__The problem__.
A single number is the answer here: the count of lines in the records below in which the word "with" appears.

__Data for processing__.
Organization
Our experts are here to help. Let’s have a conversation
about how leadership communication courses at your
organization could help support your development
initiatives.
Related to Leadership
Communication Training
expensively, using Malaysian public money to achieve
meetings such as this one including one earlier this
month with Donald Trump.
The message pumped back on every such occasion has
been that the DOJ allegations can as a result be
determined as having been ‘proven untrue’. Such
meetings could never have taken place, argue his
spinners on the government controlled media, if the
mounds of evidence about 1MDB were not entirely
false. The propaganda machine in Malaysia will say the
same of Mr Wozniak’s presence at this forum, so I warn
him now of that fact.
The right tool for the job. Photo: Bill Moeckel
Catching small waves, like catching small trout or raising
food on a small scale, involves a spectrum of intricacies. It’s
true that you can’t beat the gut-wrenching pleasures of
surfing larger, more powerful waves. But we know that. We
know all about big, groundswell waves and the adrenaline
...
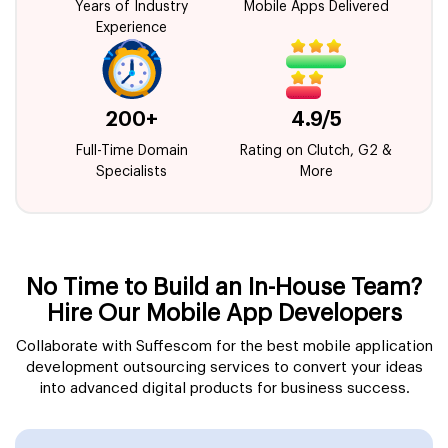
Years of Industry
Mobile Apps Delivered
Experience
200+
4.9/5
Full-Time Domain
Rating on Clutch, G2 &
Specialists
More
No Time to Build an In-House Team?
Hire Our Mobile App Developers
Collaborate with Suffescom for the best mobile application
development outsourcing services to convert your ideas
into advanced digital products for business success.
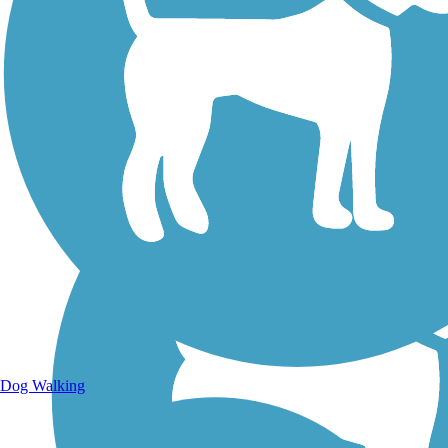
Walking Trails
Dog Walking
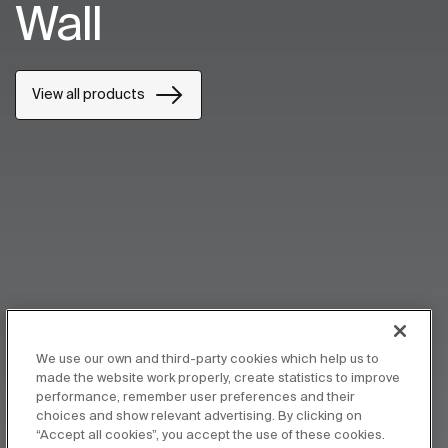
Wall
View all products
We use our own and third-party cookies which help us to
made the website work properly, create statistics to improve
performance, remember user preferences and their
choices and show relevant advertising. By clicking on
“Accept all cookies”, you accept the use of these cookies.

__Output of the exercise__.
2